SUPPLIED MATERIAL Start Marker

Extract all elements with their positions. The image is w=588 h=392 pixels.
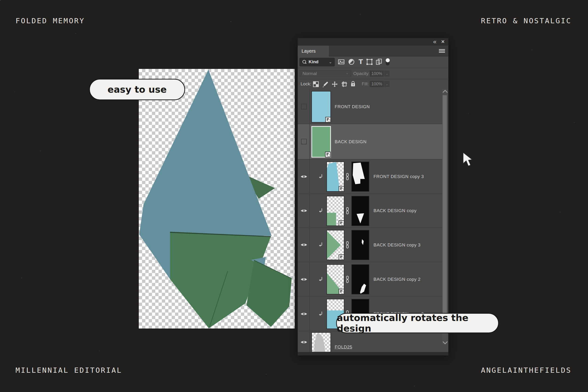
mask-link-icon[interactable] xyxy=(346,241,349,248)
layer-row[interactable]: FOLD25 xyxy=(298,331,443,353)
noise-texture xyxy=(0,0,1,1)
panel-menu-icon[interactable] xyxy=(439,49,445,53)
callout-text: easy to use xyxy=(108,84,166,95)
smart-object-badge-icon xyxy=(325,117,331,122)
smart-object-badge-icon xyxy=(339,289,344,294)
smart-object-badge-icon xyxy=(339,186,344,192)
filter-toggle-icon[interactable] xyxy=(385,58,390,65)
document-canvas[interactable] xyxy=(139,69,295,328)
filter-shape-layers-icon[interactable] xyxy=(366,58,373,65)
layer-row[interactable]: BACK DESIGN copy xyxy=(298,194,443,228)
mask-link-icon[interactable] xyxy=(346,276,349,283)
layer-name[interactable]: BACK DESIGN copy 3 xyxy=(374,242,420,248)
lock-artboard-icon[interactable] xyxy=(341,81,348,87)
lock-all-icon[interactable] xyxy=(350,81,356,87)
mask-link-icon[interactable] xyxy=(346,173,349,180)
scroll-down-icon[interactable] xyxy=(443,339,448,344)
smart-object-badge-icon xyxy=(339,254,344,260)
showcase-image: FOLDED MEMORY RETRO & NOSTALGIC MILLENNI… xyxy=(0,0,588,392)
visibility-toggle[interactable] xyxy=(301,104,307,109)
blend-mode-row: Normal ⌄ Opacity: 100% ⌄ xyxy=(298,68,448,79)
layer-name[interactable]: FRONT DESIGN xyxy=(335,104,370,109)
filter-type-layers-icon[interactable]: T xyxy=(357,58,364,65)
layer-name[interactable]: FRONT DESIGN copy 3 xyxy=(374,174,424,179)
visibility-toggle[interactable] xyxy=(301,139,307,144)
chevron-down-icon: ⌄ xyxy=(346,71,348,75)
fill-label: Fill: xyxy=(362,81,369,86)
close-panel-icon[interactable]: × xyxy=(441,38,444,46)
panel-tabbar: Layers xyxy=(298,46,448,56)
layer-name[interactable]: BACK DESIGN xyxy=(335,139,366,144)
layer-thumbnail[interactable] xyxy=(312,126,331,158)
eye-icon[interactable] xyxy=(300,311,307,316)
layer-thumbnail[interactable] xyxy=(326,230,344,260)
opacity-dropdown-icon[interactable]: ⌄ xyxy=(384,70,390,77)
tab-layers[interactable]: Layers xyxy=(298,46,329,56)
callout-text: automatically rotates the design xyxy=(337,312,498,334)
blend-mode-value: Normal xyxy=(302,71,317,76)
branding-bottom-right: ANGELAINTHEFIELDS xyxy=(481,366,572,374)
scrollbar-thumb[interactable] xyxy=(443,95,447,333)
layer-row[interactable]: BACK DESIGN copy 2 xyxy=(298,262,443,297)
clipping-mask-arrow-icon xyxy=(318,174,323,179)
layer-thumbnail[interactable] xyxy=(326,264,344,294)
filter-adjustment-layers-icon[interactable] xyxy=(348,58,355,65)
search-icon xyxy=(302,60,306,64)
lock-position-icon[interactable] xyxy=(332,81,338,87)
clipping-mask-arrow-icon xyxy=(318,277,323,282)
filter-smart-objects-icon[interactable] xyxy=(376,58,382,65)
opacity-label: Opacity: xyxy=(353,71,370,76)
layer-name[interactable]: FOLD25 xyxy=(335,344,352,350)
fill-value[interactable]: 100% xyxy=(369,80,384,88)
layer-thumbnail[interactable] xyxy=(312,332,331,352)
mouse-cursor-icon xyxy=(462,152,474,167)
layer-row[interactable]: BACK DESIGN xyxy=(298,124,443,160)
panel-scrollbar[interactable] xyxy=(442,89,447,344)
lock-label: Lock: xyxy=(300,81,311,86)
blend-mode-dropdown[interactable]: Normal ⌄ xyxy=(300,70,351,77)
eye-icon[interactable] xyxy=(300,174,307,179)
branding-top-left: FOLDED MEMORY xyxy=(16,16,85,25)
eye-icon[interactable] xyxy=(300,277,307,282)
fold-crease-lines xyxy=(139,69,295,328)
scroll-up-icon[interactable] xyxy=(443,90,448,95)
filter-kind-label: Kind xyxy=(308,59,318,64)
layer-mask-thumbnail[interactable] xyxy=(352,196,369,226)
fill-dropdown-icon[interactable]: ⌄ xyxy=(384,80,390,88)
eye-icon[interactable] xyxy=(300,340,307,345)
panel-footer xyxy=(298,352,448,355)
layer-thumbnail[interactable] xyxy=(312,91,331,122)
layer-name[interactable]: BACK DESIGN copy 2 xyxy=(374,277,420,282)
chevron-down-icon: ⌄ xyxy=(329,60,332,64)
eye-icon[interactable] xyxy=(300,242,307,248)
layer-thumbnail[interactable] xyxy=(326,162,344,192)
layer-mask-thumbnail[interactable] xyxy=(352,230,369,260)
smart-object-badge-icon xyxy=(339,220,344,226)
eye-icon[interactable] xyxy=(300,208,307,213)
opacity-value[interactable]: 100% xyxy=(369,70,384,77)
branding-top-right: RETRO & NOSTALGIC xyxy=(481,16,572,25)
layer-thumbnail[interactable] xyxy=(326,196,344,226)
filter-kind-dropdown[interactable]: Kind ⌄ xyxy=(300,58,335,66)
panel-titlebar: « × xyxy=(298,38,448,46)
lock-pixels-brush-icon[interactable] xyxy=(322,81,328,87)
clipping-mask-arrow-icon xyxy=(318,242,323,248)
layer-row[interactable]: FRONT DESIGN xyxy=(298,89,443,124)
clipping-mask-arrow-icon xyxy=(318,208,323,213)
callout-easy-to-use: easy to use xyxy=(89,79,185,100)
collapse-panel-icon[interactable]: « xyxy=(433,38,436,46)
callout-auto-rotate: automatically rotates the design xyxy=(336,313,499,333)
branding-bottom-left: MILLENNIAL EDITORIAL xyxy=(16,366,122,374)
mask-link-icon[interactable] xyxy=(346,207,349,214)
lock-transparency-icon[interactable] xyxy=(313,81,319,87)
layer-row[interactable]: BACK DESIGN copy 3 xyxy=(298,228,443,262)
lock-row: Lock: Fill: 100% ⌄ xyxy=(298,79,448,89)
layers-panel: « × Layers Kind ⌄ T xyxy=(297,38,449,356)
layer-mask-thumbnail[interactable] xyxy=(352,162,369,192)
layer-name[interactable]: BACK DESIGN copy xyxy=(374,208,416,213)
layer-filter-row: Kind ⌄ T xyxy=(298,57,448,68)
clipping-mask-arrow-icon xyxy=(318,311,323,316)
layer-row[interactable]: FRONT DESIGN copy 3 xyxy=(298,160,443,194)
filter-pixel-layers-icon[interactable] xyxy=(338,58,345,65)
layer-mask-thumbnail[interactable] xyxy=(352,264,369,294)
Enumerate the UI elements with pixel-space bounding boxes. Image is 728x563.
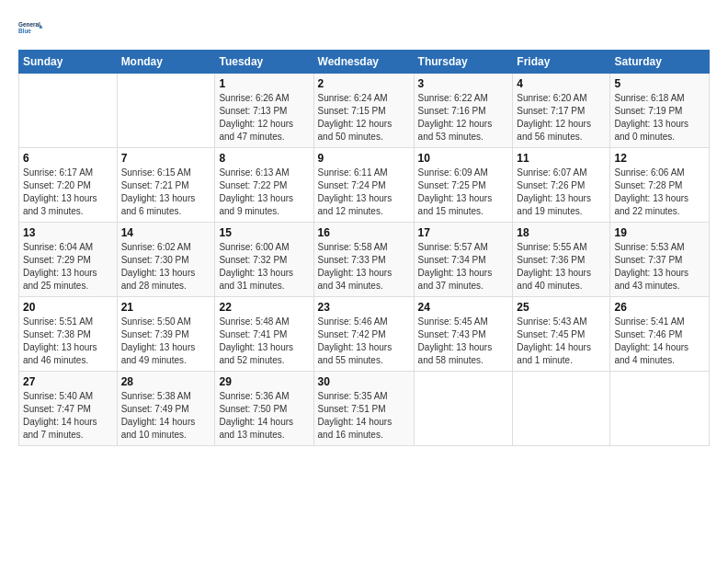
day-number: 22: [219, 301, 309, 314]
calendar-cell: 14Sunrise: 6:02 AM Sunset: 7:30 PM Dayli…: [117, 223, 215, 297]
day-number: 14: [121, 226, 211, 239]
day-number: 23: [318, 301, 410, 314]
calendar-cell: 25Sunrise: 5:43 AM Sunset: 7:45 PM Dayli…: [513, 297, 610, 372]
header: GeneralBlue: [18, 15, 710, 40]
day-number: 4: [517, 77, 606, 90]
day-number: 29: [219, 375, 309, 388]
svg-text:General: General: [18, 21, 40, 28]
day-content: Sunrise: 6:09 AM Sunset: 7:25 PM Dayligh…: [418, 167, 509, 218]
calendar-table: SundayMondayTuesdayWednesdayThursdayFrid…: [18, 50, 710, 446]
day-content: Sunrise: 5:43 AM Sunset: 7:45 PM Dayligh…: [517, 316, 606, 367]
calendar-cell: 22Sunrise: 5:48 AM Sunset: 7:41 PM Dayli…: [215, 297, 313, 372]
calendar-cell: [610, 372, 710, 446]
calendar-cell: 7Sunrise: 6:15 AM Sunset: 7:21 PM Daylig…: [117, 148, 215, 223]
day-number: 25: [517, 301, 606, 314]
day-content: Sunrise: 5:35 AM Sunset: 7:51 PM Dayligh…: [318, 390, 410, 442]
day-number: 13: [23, 226, 113, 239]
day-content: Sunrise: 5:45 AM Sunset: 7:43 PM Dayligh…: [418, 316, 509, 367]
day-number: 18: [517, 226, 606, 239]
day-number: 1: [219, 77, 309, 90]
weekday-header-saturday: Saturday: [610, 51, 710, 74]
calendar-week-row: 6Sunrise: 6:17 AM Sunset: 7:20 PM Daylig…: [19, 148, 710, 223]
day-number: 11: [517, 152, 606, 165]
day-number: 6: [23, 152, 113, 165]
day-number: 7: [121, 152, 211, 165]
weekday-header-row: SundayMondayTuesdayWednesdayThursdayFrid…: [19, 51, 710, 74]
calendar-cell: 2Sunrise: 6:24 AM Sunset: 7:15 PM Daylig…: [313, 74, 414, 148]
calendar-cell: [513, 372, 610, 446]
day-content: Sunrise: 6:07 AM Sunset: 7:26 PM Dayligh…: [517, 167, 606, 218]
day-content: Sunrise: 5:38 AM Sunset: 7:49 PM Dayligh…: [121, 390, 211, 442]
day-content: Sunrise: 5:46 AM Sunset: 7:42 PM Dayligh…: [318, 316, 410, 367]
calendar-cell: 4Sunrise: 6:20 AM Sunset: 7:17 PM Daylig…: [513, 74, 610, 148]
calendar-cell: 24Sunrise: 5:45 AM Sunset: 7:43 PM Dayli…: [414, 297, 513, 372]
calendar-cell: 11Sunrise: 6:07 AM Sunset: 7:26 PM Dayli…: [513, 148, 610, 223]
day-content: Sunrise: 6:06 AM Sunset: 7:28 PM Dayligh…: [614, 167, 705, 218]
day-number: 2: [318, 77, 410, 90]
weekday-header-monday: Monday: [117, 51, 215, 74]
weekday-header-wednesday: Wednesday: [313, 51, 414, 74]
calendar-cell: 15Sunrise: 6:00 AM Sunset: 7:32 PM Dayli…: [215, 223, 313, 297]
day-content: Sunrise: 6:02 AM Sunset: 7:30 PM Dayligh…: [121, 241, 211, 293]
day-number: 10: [418, 152, 509, 165]
calendar-week-row: 13Sunrise: 6:04 AM Sunset: 7:29 PM Dayli…: [19, 223, 710, 297]
day-number: 21: [121, 301, 211, 314]
calendar-cell: 5Sunrise: 6:18 AM Sunset: 7:19 PM Daylig…: [610, 74, 710, 148]
calendar-cell: 8Sunrise: 6:13 AM Sunset: 7:22 PM Daylig…: [215, 148, 313, 223]
weekday-header-tuesday: Tuesday: [215, 51, 313, 74]
day-content: Sunrise: 6:11 AM Sunset: 7:24 PM Dayligh…: [318, 167, 410, 218]
day-content: Sunrise: 5:53 AM Sunset: 7:37 PM Dayligh…: [614, 241, 705, 293]
day-number: 26: [614, 301, 705, 314]
day-number: 20: [23, 301, 113, 314]
day-content: Sunrise: 5:50 AM Sunset: 7:39 PM Dayligh…: [121, 316, 211, 367]
day-content: Sunrise: 5:36 AM Sunset: 7:50 PM Dayligh…: [219, 390, 309, 442]
calendar-cell: 1Sunrise: 6:26 AM Sunset: 7:13 PM Daylig…: [215, 74, 313, 148]
logo: GeneralBlue: [18, 15, 44, 40]
day-number: 30: [318, 375, 410, 388]
day-content: Sunrise: 5:40 AM Sunset: 7:47 PM Dayligh…: [23, 390, 113, 442]
weekday-header-friday: Friday: [513, 51, 610, 74]
calendar-cell: [19, 74, 118, 148]
day-number: 5: [614, 77, 705, 90]
day-content: Sunrise: 6:15 AM Sunset: 7:21 PM Dayligh…: [121, 167, 211, 218]
calendar-cell: 10Sunrise: 6:09 AM Sunset: 7:25 PM Dayli…: [414, 148, 513, 223]
calendar-cell: 18Sunrise: 5:55 AM Sunset: 7:36 PM Dayli…: [513, 223, 610, 297]
calendar-cell: 9Sunrise: 6:11 AM Sunset: 7:24 PM Daylig…: [313, 148, 414, 223]
calendar-cell: 12Sunrise: 6:06 AM Sunset: 7:28 PM Dayli…: [610, 148, 710, 223]
day-number: 16: [318, 226, 410, 239]
weekday-header-thursday: Thursday: [414, 51, 513, 74]
day-number: 3: [418, 77, 509, 90]
day-number: 27: [23, 375, 113, 388]
day-content: Sunrise: 6:18 AM Sunset: 7:19 PM Dayligh…: [614, 92, 705, 144]
calendar-week-row: 1Sunrise: 6:26 AM Sunset: 7:13 PM Daylig…: [19, 74, 710, 148]
weekday-header-sunday: Sunday: [19, 51, 118, 74]
calendar-cell: 23Sunrise: 5:46 AM Sunset: 7:42 PM Dayli…: [313, 297, 414, 372]
day-content: Sunrise: 5:51 AM Sunset: 7:38 PM Dayligh…: [23, 316, 113, 367]
day-content: Sunrise: 6:22 AM Sunset: 7:16 PM Dayligh…: [418, 92, 509, 144]
calendar-cell: 27Sunrise: 5:40 AM Sunset: 7:47 PM Dayli…: [19, 372, 118, 446]
day-content: Sunrise: 6:04 AM Sunset: 7:29 PM Dayligh…: [23, 241, 113, 293]
day-content: Sunrise: 6:17 AM Sunset: 7:20 PM Dayligh…: [23, 167, 113, 218]
calendar-cell: [414, 372, 513, 446]
day-content: Sunrise: 5:41 AM Sunset: 7:46 PM Dayligh…: [614, 316, 705, 367]
day-content: Sunrise: 6:20 AM Sunset: 7:17 PM Dayligh…: [517, 92, 606, 144]
calendar-cell: 6Sunrise: 6:17 AM Sunset: 7:20 PM Daylig…: [19, 148, 118, 223]
calendar-cell: 16Sunrise: 5:58 AM Sunset: 7:33 PM Dayli…: [313, 223, 414, 297]
calendar-cell: 20Sunrise: 5:51 AM Sunset: 7:38 PM Dayli…: [19, 297, 118, 372]
calendar-cell: [117, 74, 215, 148]
calendar-cell: 17Sunrise: 5:57 AM Sunset: 7:34 PM Dayli…: [414, 223, 513, 297]
calendar-cell: 21Sunrise: 5:50 AM Sunset: 7:39 PM Dayli…: [117, 297, 215, 372]
logo-icon: GeneralBlue: [18, 15, 44, 40]
day-number: 12: [614, 152, 705, 165]
day-content: Sunrise: 5:58 AM Sunset: 7:33 PM Dayligh…: [318, 241, 410, 293]
calendar-cell: 28Sunrise: 5:38 AM Sunset: 7:49 PM Dayli…: [117, 372, 215, 446]
day-number: 19: [614, 226, 705, 239]
calendar-cell: 19Sunrise: 5:53 AM Sunset: 7:37 PM Dayli…: [610, 223, 710, 297]
calendar-cell: 26Sunrise: 5:41 AM Sunset: 7:46 PM Dayli…: [610, 297, 710, 372]
day-content: Sunrise: 6:13 AM Sunset: 7:22 PM Dayligh…: [219, 167, 309, 218]
day-content: Sunrise: 6:24 AM Sunset: 7:15 PM Dayligh…: [318, 92, 410, 144]
calendar-cell: 30Sunrise: 5:35 AM Sunset: 7:51 PM Dayli…: [313, 372, 414, 446]
calendar-cell: 29Sunrise: 5:36 AM Sunset: 7:50 PM Dayli…: [215, 372, 313, 446]
day-content: Sunrise: 5:55 AM Sunset: 7:36 PM Dayligh…: [517, 241, 606, 293]
day-number: 8: [219, 152, 309, 165]
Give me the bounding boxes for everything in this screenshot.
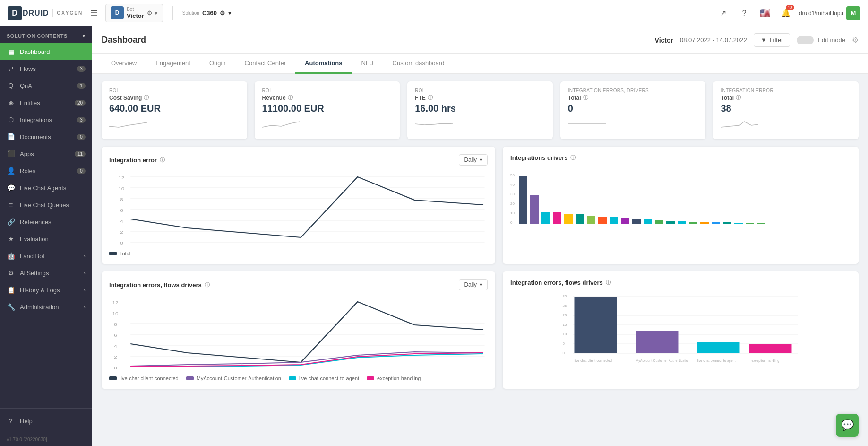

SUPPLIED MATERIAL End Marker

→ PROBLEM REQUIREMENTS
Using the records above, report the count of lines holding "chevron" and nothing else.

→ EXERCISE OUTPUT
2